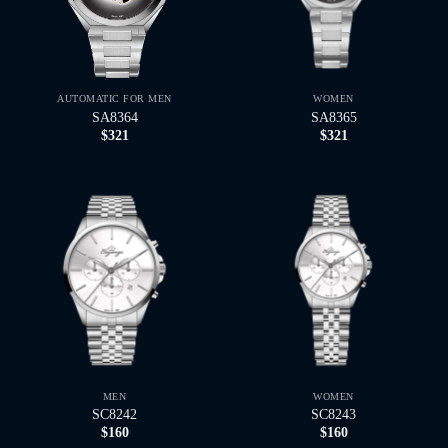
AUTOMATIC FOR MEN
WOMEN
SA8364
SA8365
$
321
$
321
MEN
WOMEN
SC8242
SC8243
$
160
$
160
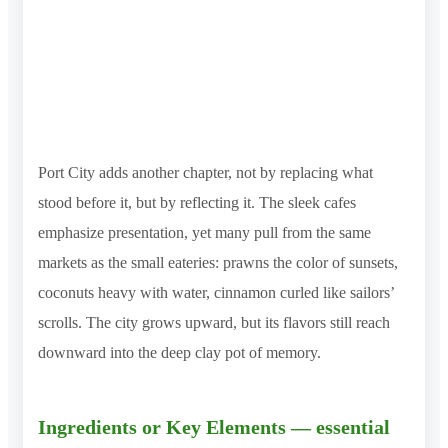
Port City adds another chapter, not by replacing what
stood before it, but by reflecting it. The sleek cafes
emphasize presentation, yet many pull from the same
markets as the small eateries: prawns the color of sunsets,
coconuts heavy with water, cinnamon curled like sailors’
scrolls. The city grows upward, but its flavors still reach
downward into the deep clay pot of memory.
Ingredients or Key Elements — essential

Problem description:
Repeat exactly the lines above, starting with the line that contains "scrolls. The city" and ending with the last line, both included, and nothing else.

Exercise result:
scrolls. The city grows upward, but its flavors still reach
downward into the deep clay pot of memory.
Ingredients or Key Elements — essential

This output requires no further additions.